Spurlock was also an activist, particularly when she was located near Washington, D.C. while working for the American Psychiatric Association. She often worked to convince legislators to provide funding for medical education, especially for minorities. She was a member of the boards of directors of the Carnegie Corporation, National Urban League, Physicians for Human Rights, and the Delta Adult Literacy Council. She was a member of the American College of Psychiatrists, National Medical Association, American Medical Women's Association, American Academy of Child and Adolescent Psychiatry, and the Black Psychiatrists of America. During the 1960s, she worked with other physicians to care for civil rights workers in Mississippi and Chicago.

Spurlock served on editorial boards, and she wrote academic articles, particularly on sexism, racism, and cultural misunderstanding within mental health. She published Culturally Diverse Children and Adolescents: Assessment, Diagnosis, and Treatment with Ian A. Canino in 1994. In 1999, she published Black Psychiatrists and American Psychiatry, a historical text detailing black psychiatrists who have influenced American psychiatry, and their experiences.

After attending the 1970 White House Conference on Children, Spurlock won the Edward A Strecker M.D. Award for excellence in psychiatry from the Institute of the Pennsylvania Hospital in 1971. She was both the first African American and the first woman to win this award. In 1989, Spurlock won the Agnes Purcell McGavin Award.

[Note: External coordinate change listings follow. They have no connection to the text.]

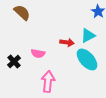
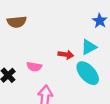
brown semicircle: (22, 12) -> (17, 22), turned 132

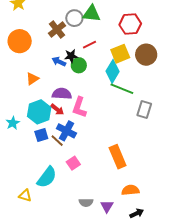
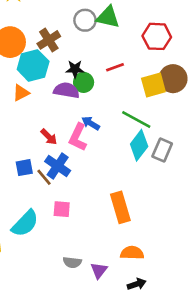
brown cross: (57, 29) -> (49, 40), moved
red line: (89, 45) -> (115, 67), moved
yellow square: (120, 54) -> (153, 85), moved
blue arrow: (59, 62) -> (91, 123), moved
cyan diamond: (113, 71) -> (139, 145), moved
purple semicircle: (62, 94) -> (66, 90), moved
cyan hexagon: (39, 112) -> (33, 65), moved
pink square: (73, 163) -> (62, 209), turned 32

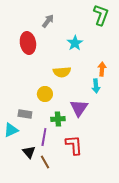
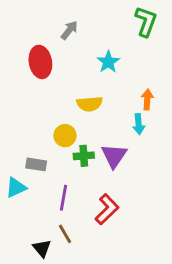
green cross: (58, 119) -> (84, 156), moved
red L-shape: (74, 145) -> (107, 209), turned 50
black triangle: (29, 152) -> (42, 248), moved

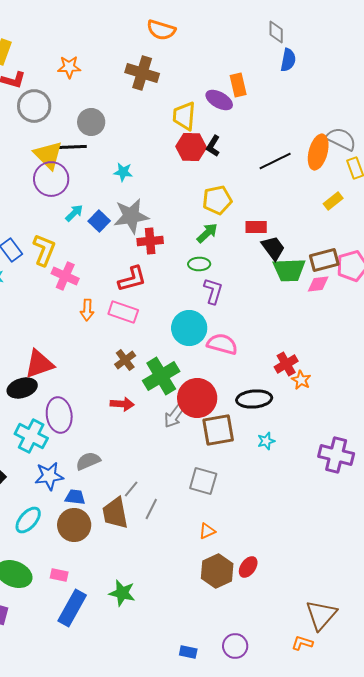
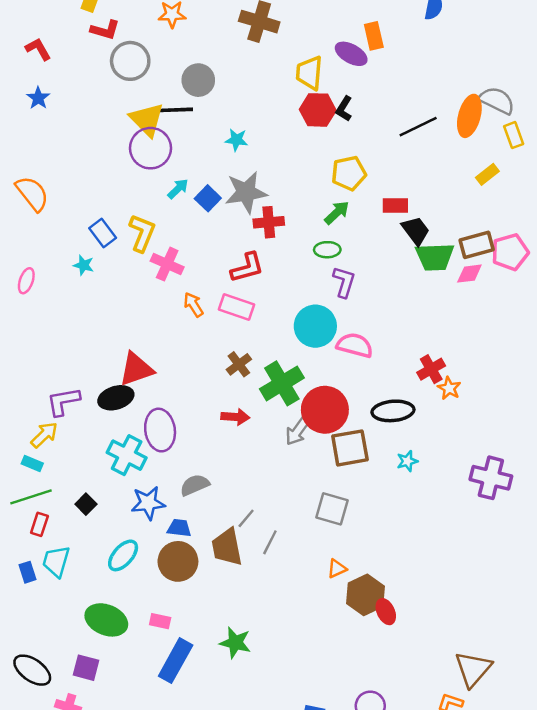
orange arrow: (87, 310) -> (193, 305), turned 145
red ellipse: (248, 567) -> (386, 612), turned -60
brown hexagon: (217, 571) -> (365, 595), moved

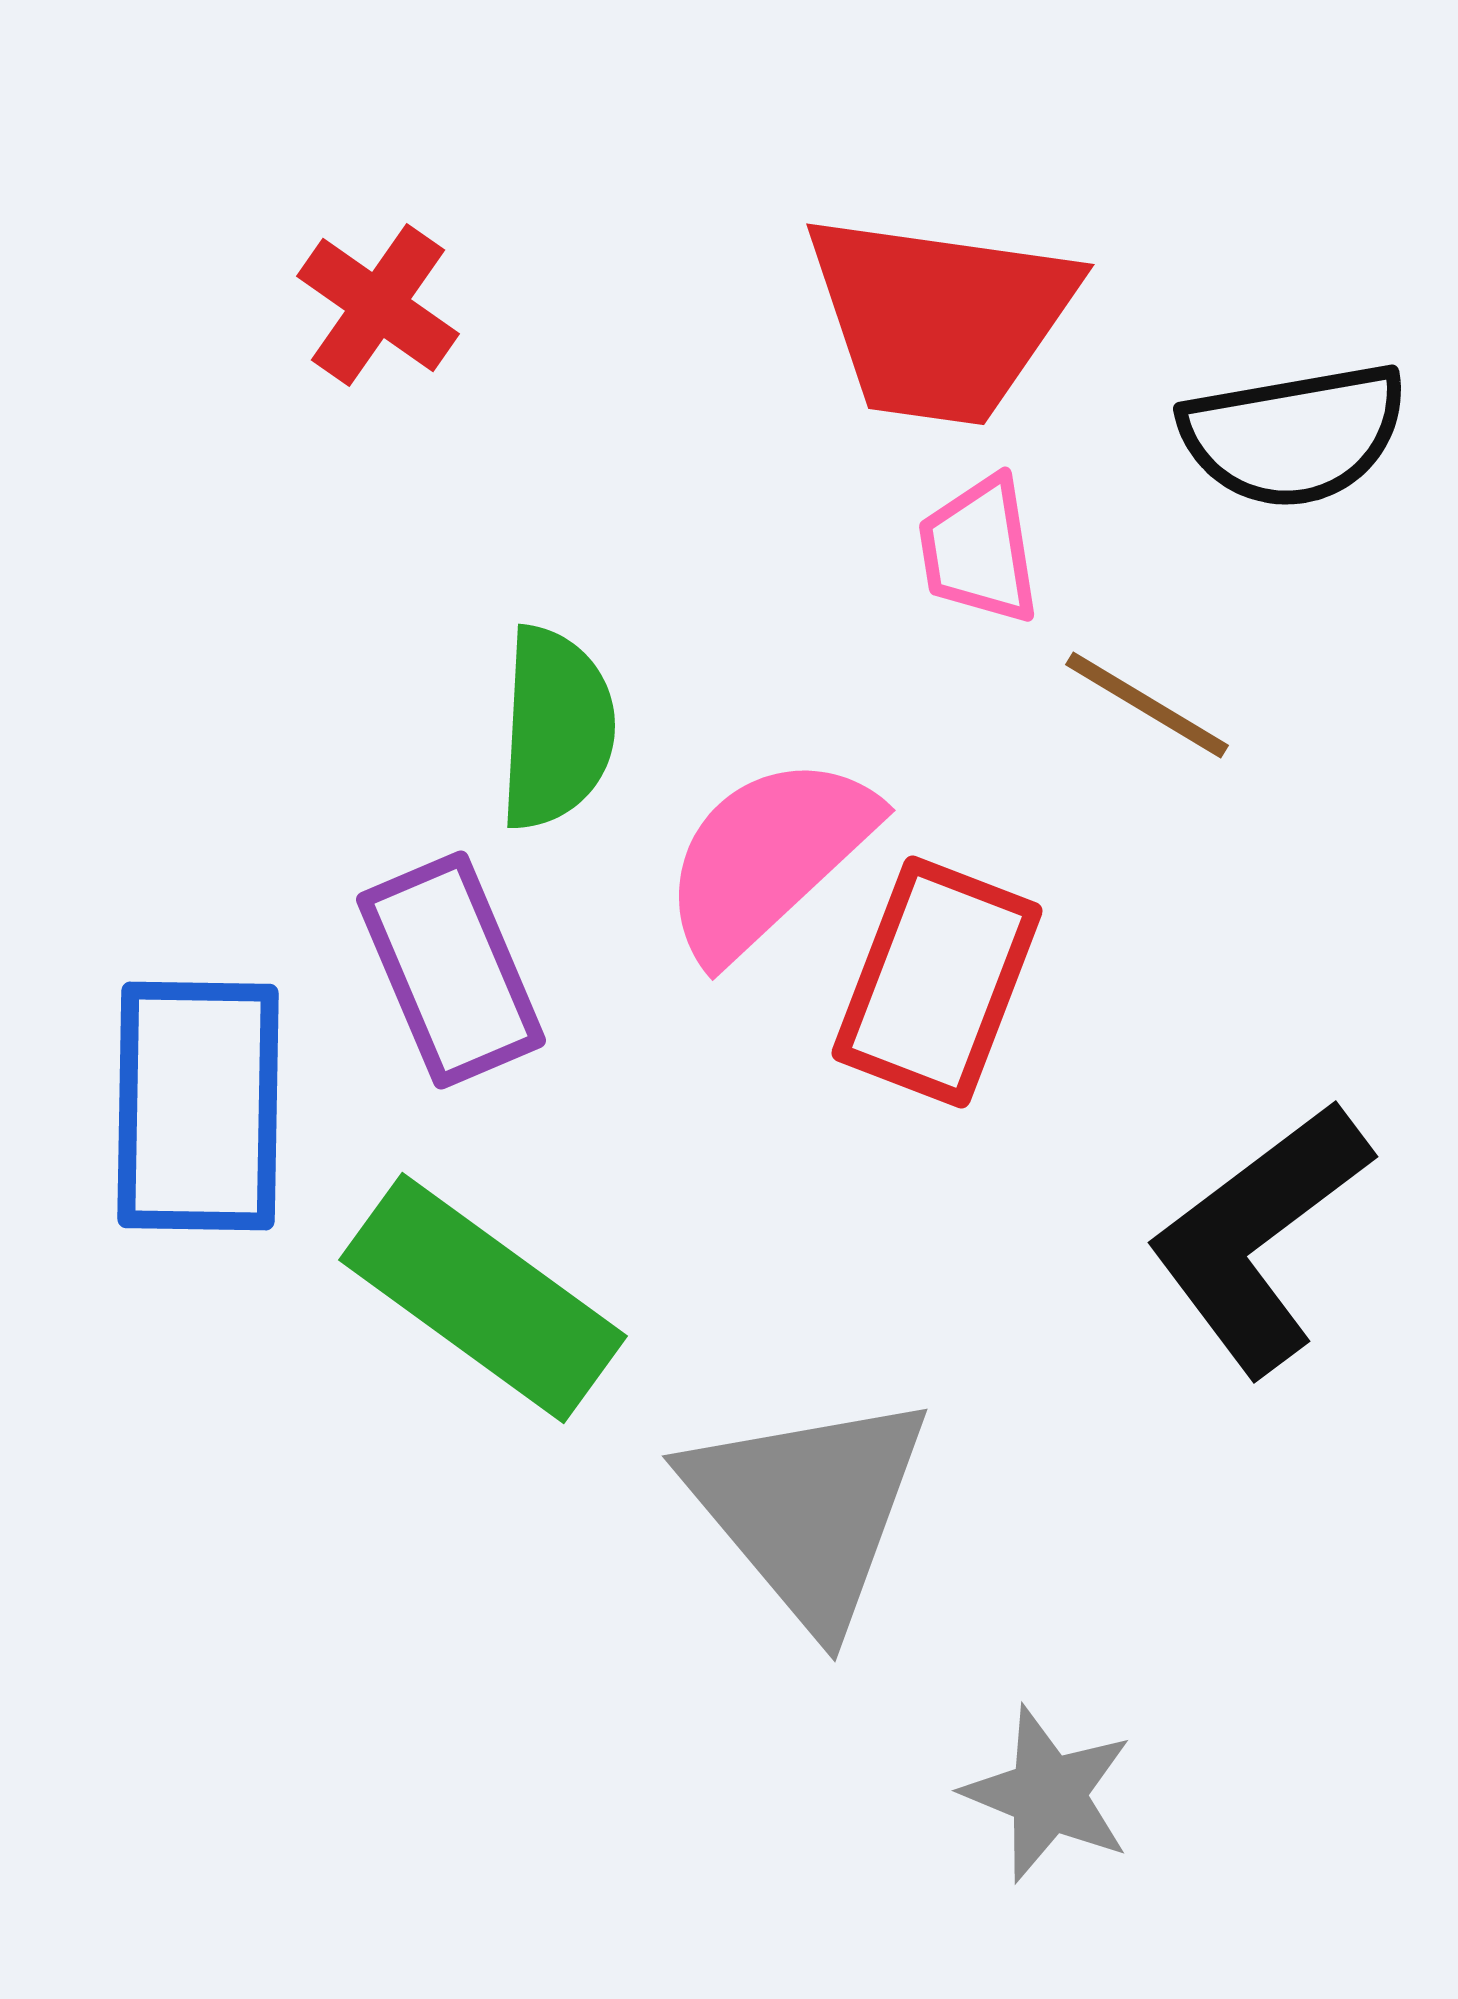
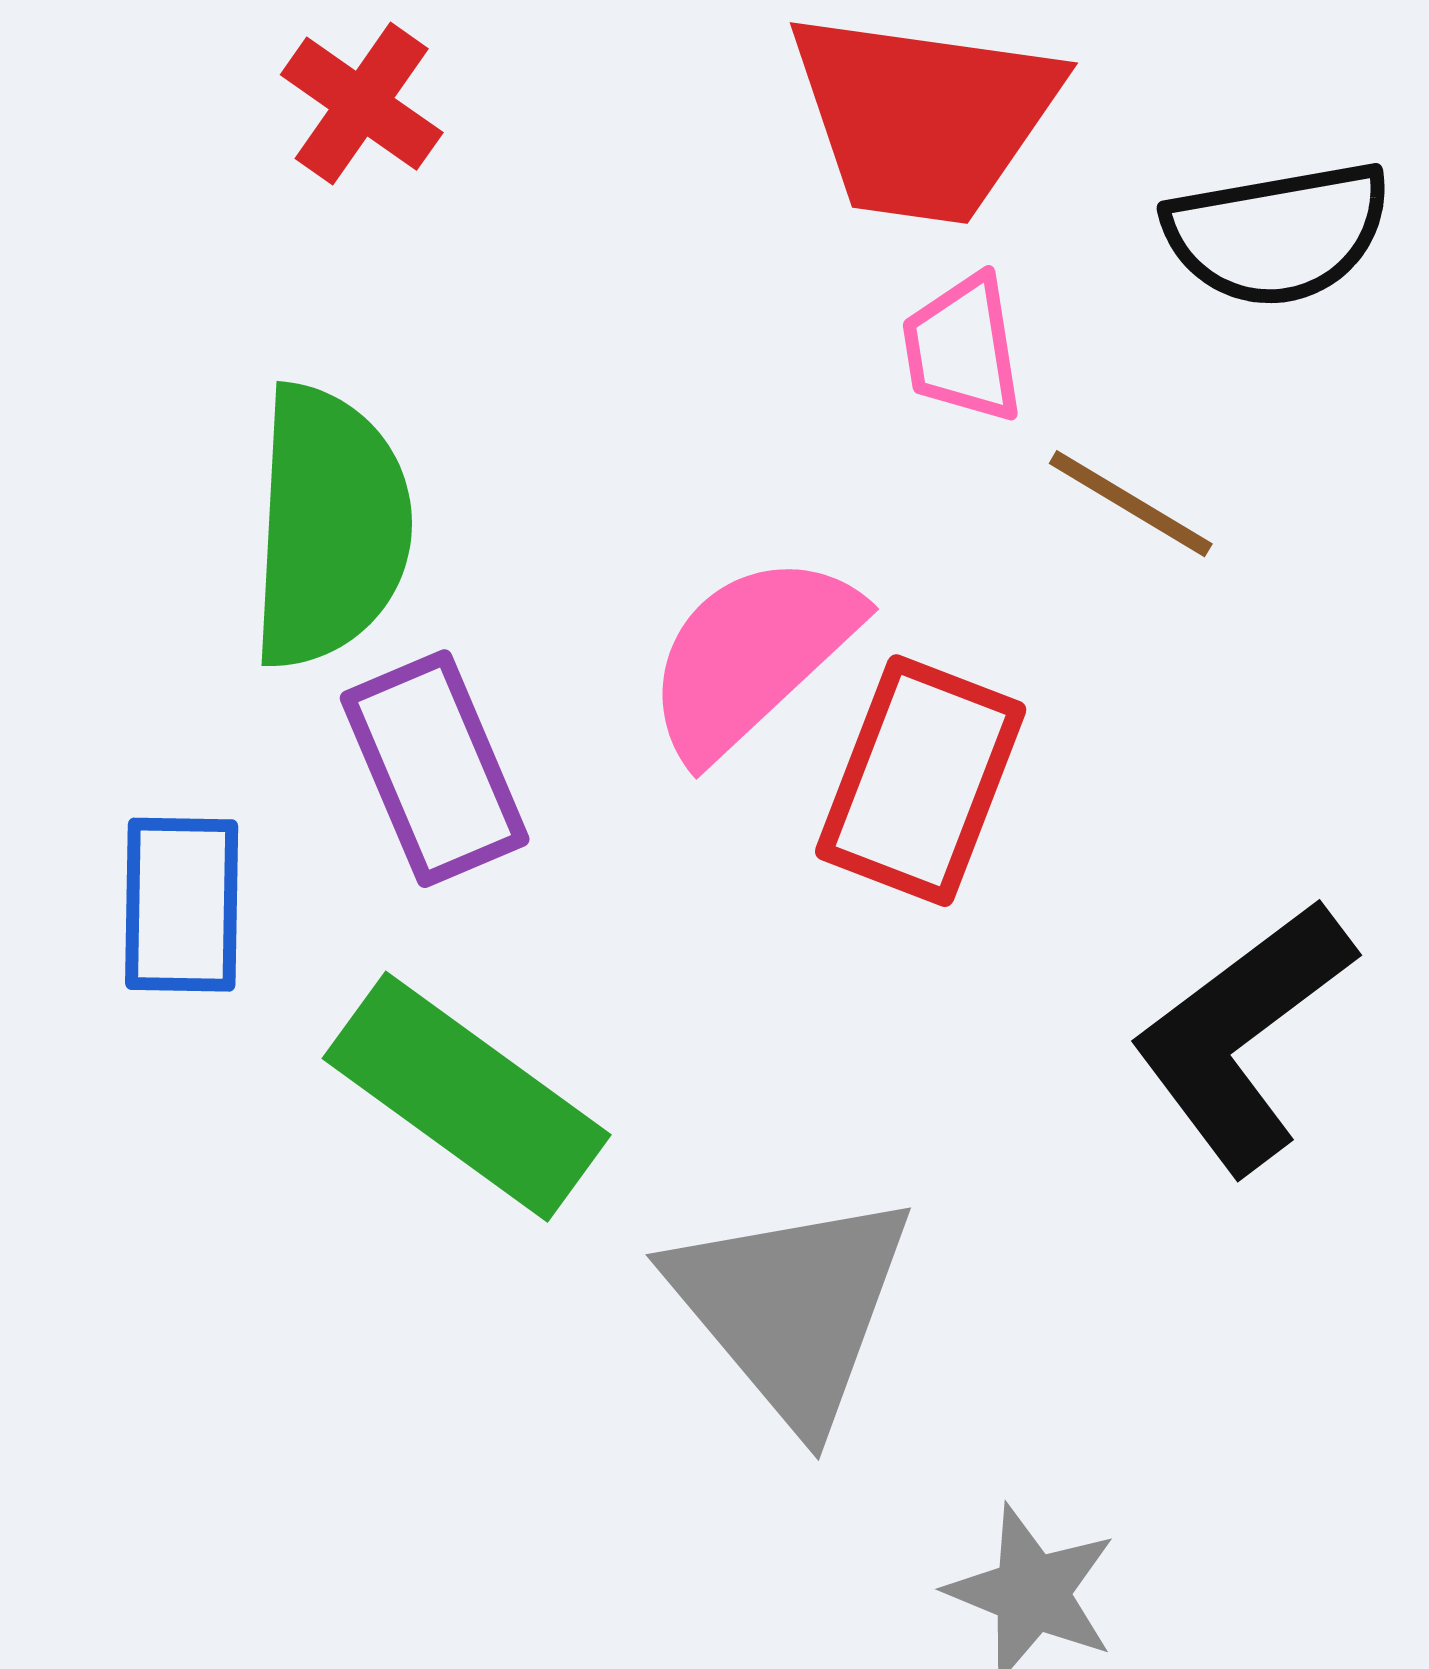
green semicircle: (556, 728) -> (330, 527), moved, size x1.4
blue rectangle: (198, 1106) -> (182, 905), size x0.7

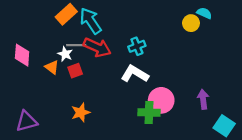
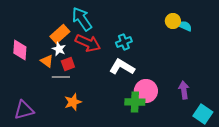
cyan semicircle: (204, 13) -> (185, 26), moved
orange rectangle: (66, 14) -> (60, 34), moved
gray line: (76, 45) -> (61, 77), moved

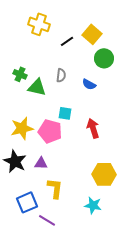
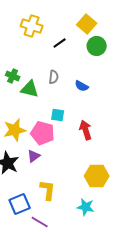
yellow square: (92, 34) -> (87, 24), moved
green circle: (104, 58) -> (97, 46), moved
purple triangle: (41, 163) -> (34, 156), moved, turned -40

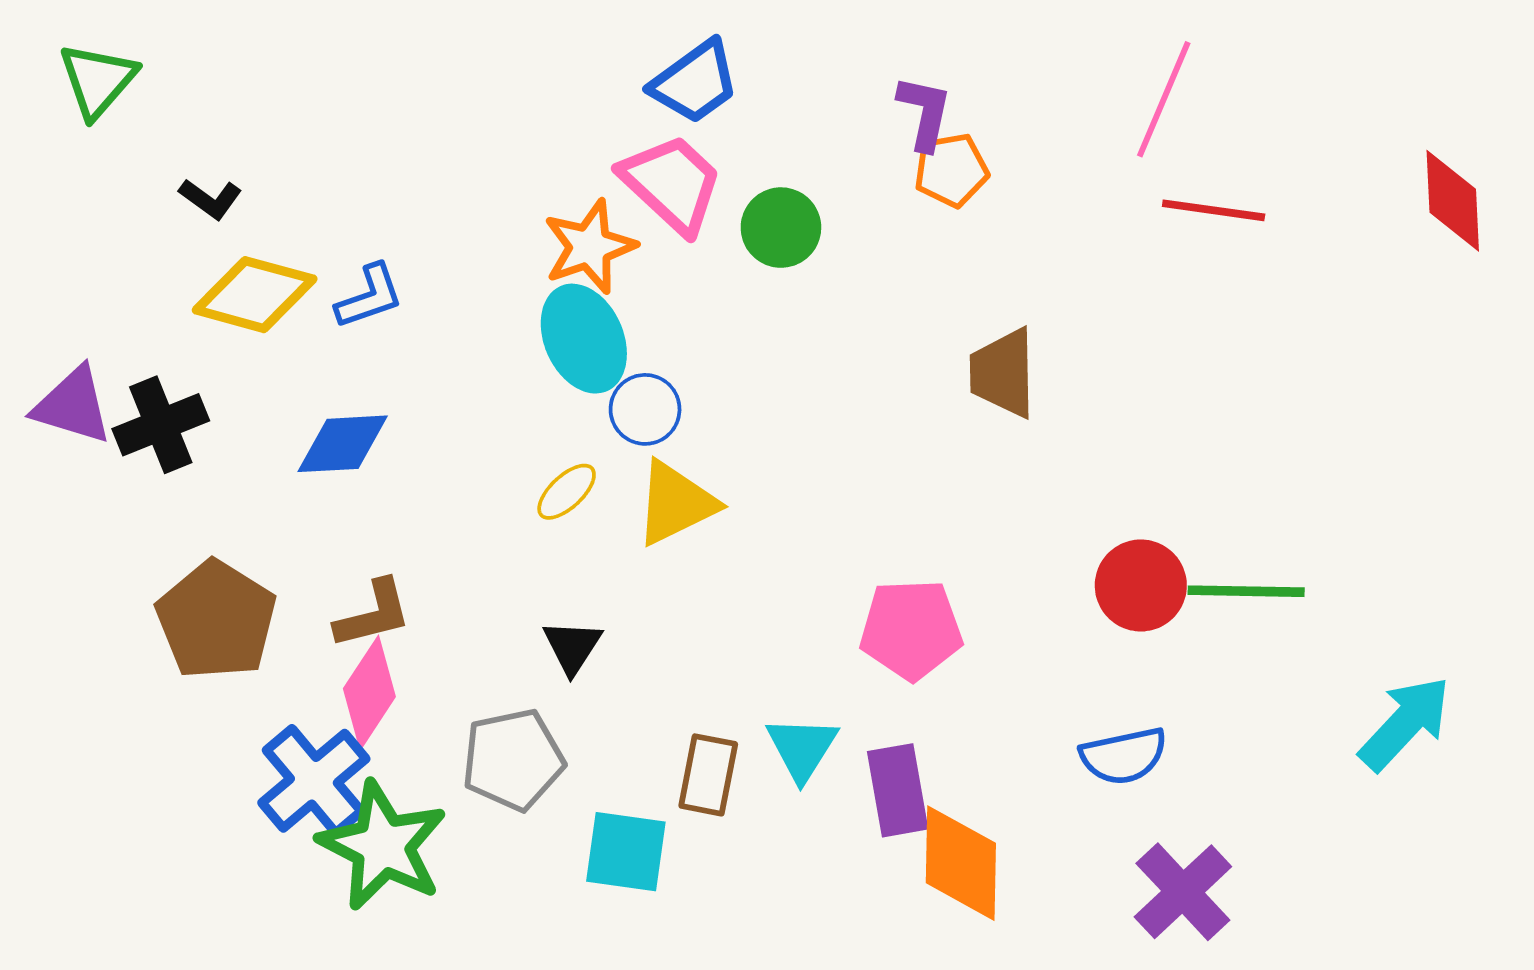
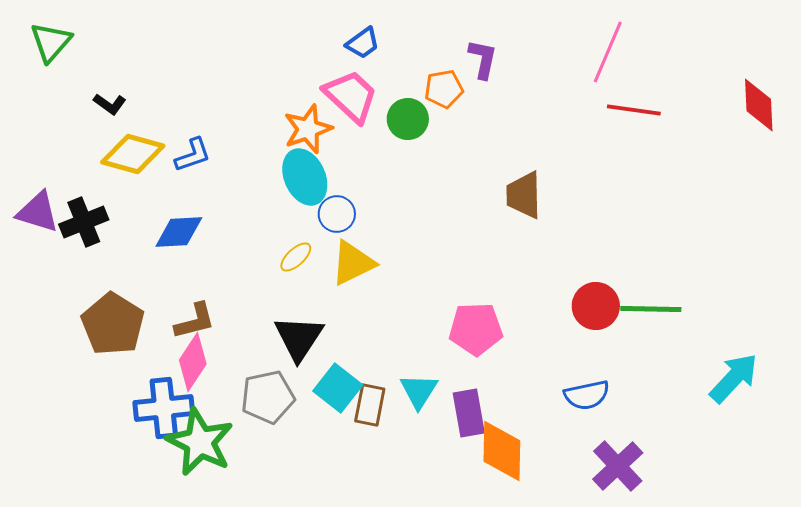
blue trapezoid: (695, 82) -> (363, 43), size x0.7
orange pentagon: (951, 170) -> (444, 89), moved
black triangle: (572, 647) -> (299, 338), size x1.6
blue cross: (314, 781) -> (164, 408), turned 34
cyan square: (626, 852) -> (338, 388), moved, turned 30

In 1990, she was awarded the Guardian for Children Award from the National Black Child Development Institute. In 1992, she won a Special Presidential Commendation Award from the American Psychiatry Association. In 1996, the American Psychiatry Association awarded her the Distinguished Service Award. Spurlock also won the Solomon Carter Fuller Award.

== Legacy ==
The American Academy of Child and Adolescent Psychiatry created two fellowships in Spurlock's honor after her death: the Jeanne Spurlock Minority Medical Student Clinical Fellowship in Child and Adolescent Psychiatry, and, with the National Institute on Drug Abuse, the Jeanne Spurlock Research Fellowship in Drug Abuse and Addiction for Minority Medical Students. The American Psychiatric Association also created two fellowships: the Jeanne Spurlock Minority Fellowship Achievement Award and the Jeanne Spurlock Congressional Fellowship.

In 2000, Spurlock was posthumously awarded the Elizabeth Blackwell Award, the American Medical Women's Association's highest honor.